■ **Material for this task**:
╭──
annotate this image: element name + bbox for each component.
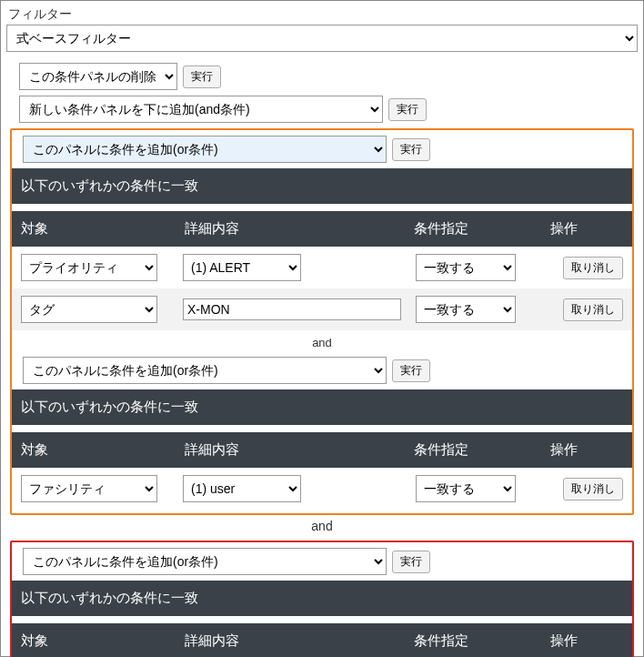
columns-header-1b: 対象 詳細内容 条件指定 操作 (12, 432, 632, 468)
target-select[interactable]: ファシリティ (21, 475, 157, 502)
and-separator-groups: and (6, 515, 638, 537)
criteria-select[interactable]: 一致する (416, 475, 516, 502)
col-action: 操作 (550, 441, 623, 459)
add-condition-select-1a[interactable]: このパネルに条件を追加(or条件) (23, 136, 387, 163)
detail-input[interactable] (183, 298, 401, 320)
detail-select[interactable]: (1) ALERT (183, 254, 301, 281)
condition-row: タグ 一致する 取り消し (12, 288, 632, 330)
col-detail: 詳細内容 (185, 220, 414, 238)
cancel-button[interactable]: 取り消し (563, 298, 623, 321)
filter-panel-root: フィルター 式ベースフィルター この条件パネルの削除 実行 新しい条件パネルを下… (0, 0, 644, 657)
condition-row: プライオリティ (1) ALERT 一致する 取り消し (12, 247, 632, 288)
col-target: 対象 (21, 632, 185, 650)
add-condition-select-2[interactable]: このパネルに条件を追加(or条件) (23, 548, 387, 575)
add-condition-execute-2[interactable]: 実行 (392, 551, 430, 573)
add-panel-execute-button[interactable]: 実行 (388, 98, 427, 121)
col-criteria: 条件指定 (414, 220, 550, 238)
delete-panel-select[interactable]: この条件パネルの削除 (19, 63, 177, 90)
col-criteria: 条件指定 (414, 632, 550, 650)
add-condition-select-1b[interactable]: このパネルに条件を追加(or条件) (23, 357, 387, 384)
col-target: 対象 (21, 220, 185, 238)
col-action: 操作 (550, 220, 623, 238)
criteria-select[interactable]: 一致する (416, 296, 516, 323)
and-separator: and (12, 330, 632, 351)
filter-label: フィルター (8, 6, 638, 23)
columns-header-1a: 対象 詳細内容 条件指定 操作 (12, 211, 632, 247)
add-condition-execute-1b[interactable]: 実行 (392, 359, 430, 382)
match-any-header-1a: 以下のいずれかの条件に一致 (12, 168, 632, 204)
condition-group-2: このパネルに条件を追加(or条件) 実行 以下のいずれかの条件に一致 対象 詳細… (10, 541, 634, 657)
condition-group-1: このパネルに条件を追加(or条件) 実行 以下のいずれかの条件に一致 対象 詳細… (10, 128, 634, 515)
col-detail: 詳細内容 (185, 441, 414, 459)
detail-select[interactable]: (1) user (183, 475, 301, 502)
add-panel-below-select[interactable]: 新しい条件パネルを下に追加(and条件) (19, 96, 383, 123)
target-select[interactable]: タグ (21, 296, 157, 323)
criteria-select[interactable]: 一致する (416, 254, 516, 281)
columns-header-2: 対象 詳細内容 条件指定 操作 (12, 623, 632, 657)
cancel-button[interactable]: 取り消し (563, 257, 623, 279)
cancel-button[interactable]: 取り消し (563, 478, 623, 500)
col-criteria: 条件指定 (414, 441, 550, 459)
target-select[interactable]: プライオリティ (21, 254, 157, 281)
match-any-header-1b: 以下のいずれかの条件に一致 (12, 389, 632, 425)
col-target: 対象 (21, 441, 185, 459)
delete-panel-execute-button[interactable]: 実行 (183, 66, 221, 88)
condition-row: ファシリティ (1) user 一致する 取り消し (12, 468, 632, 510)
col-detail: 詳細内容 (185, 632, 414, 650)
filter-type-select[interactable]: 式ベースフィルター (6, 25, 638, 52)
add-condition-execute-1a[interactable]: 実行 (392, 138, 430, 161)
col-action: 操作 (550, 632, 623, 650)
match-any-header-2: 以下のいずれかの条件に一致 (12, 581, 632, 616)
╰──
■ **What you will do**: Would you return the material exactly, images excluded?

■ **Written response**:
annotate this image: element name + bbox for each component.
columns-header-1b: 対象 詳細内容 条件指定 操作 (12, 432, 632, 468)
target-select[interactable]: ファシリティ (21, 475, 157, 502)
and-separator-groups: and (6, 515, 638, 537)
criteria-select[interactable]: 一致する (416, 475, 516, 502)
col-action: 操作 (550, 441, 623, 459)
add-condition-select-1a[interactable]: このパネルに条件を追加(or条件) (23, 136, 387, 163)
detail-input[interactable] (183, 298, 401, 320)
detail-select[interactable]: (1) ALERT (183, 254, 301, 281)
condition-row: タグ 一致する 取り消し (12, 288, 632, 330)
col-detail: 詳細内容 (185, 220, 414, 238)
cancel-button[interactable]: 取り消し (563, 298, 623, 321)
filter-panel-root: フィルター 式ベースフィルター この条件パネルの削除 実行 新しい条件パネルを下… (0, 0, 644, 657)
condition-row: プライオリティ (1) ALERT 一致する 取り消し (12, 247, 632, 288)
col-target: 対象 (21, 632, 185, 650)
add-condition-select-2[interactable]: このパネルに条件を追加(or条件) (23, 548, 387, 575)
add-condition-execute-2[interactable]: 実行 (392, 551, 430, 573)
add-panel-execute-button[interactable]: 実行 (388, 98, 427, 121)
col-criteria: 条件指定 (414, 220, 550, 238)
delete-panel-select[interactable]: この条件パネルの削除 (19, 63, 177, 90)
col-criteria: 条件指定 (414, 632, 550, 650)
add-condition-select-1b[interactable]: このパネルに条件を追加(or条件) (23, 357, 387, 384)
col-target: 対象 (21, 220, 185, 238)
col-action: 操作 (550, 220, 623, 238)
criteria-select[interactable]: 一致する (416, 296, 516, 323)
and-separator: and (12, 330, 632, 351)
filter-label: フィルター (8, 6, 638, 23)
columns-header-1a: 対象 詳細内容 条件指定 操作 (12, 211, 632, 247)
add-condition-execute-1b[interactable]: 実行 (392, 359, 430, 382)
match-any-header-1a: 以下のいずれかの条件に一致 (12, 168, 632, 204)
condition-group-2: このパネルに条件を追加(or条件) 実行 以下のいずれかの条件に一致 対象 詳細… (10, 541, 634, 657)
condition-group-1: このパネルに条件を追加(or条件) 実行 以下のいずれかの条件に一致 対象 詳細… (10, 128, 634, 515)
col-detail: 詳細内容 (185, 441, 414, 459)
detail-select[interactable]: (1) user (183, 475, 301, 502)
add-panel-below-select[interactable]: 新しい条件パネルを下に追加(and条件) (19, 96, 383, 123)
target-select[interactable]: タグ (21, 296, 157, 323)
criteria-select[interactable]: 一致する (416, 254, 516, 281)
columns-header-2: 対象 詳細内容 条件指定 操作 (12, 623, 632, 657)
cancel-button[interactable]: 取り消し (563, 257, 623, 279)
cancel-button[interactable]: 取り消し (563, 478, 623, 500)
col-criteria: 条件指定 (414, 441, 550, 459)
target-select[interactable]: プライオリティ (21, 254, 157, 281)
match-any-header-1b: 以下のいずれかの条件に一致 (12, 389, 632, 425)
col-target: 対象 (21, 441, 185, 459)
delete-panel-execute-button[interactable]: 実行 (183, 66, 221, 88)
condition-row: ファシリティ (1) user 一致する 取り消し (12, 468, 632, 510)
col-detail: 詳細内容 (185, 632, 414, 650)
filter-type-select[interactable]: 式ベースフィルター (6, 25, 638, 52)
add-condition-execute-1a[interactable]: 実行 (392, 138, 430, 161)
col-action: 操作 (550, 632, 623, 650)
match-any-header-2: 以下のいずれかの条件に一致 (12, 581, 632, 616)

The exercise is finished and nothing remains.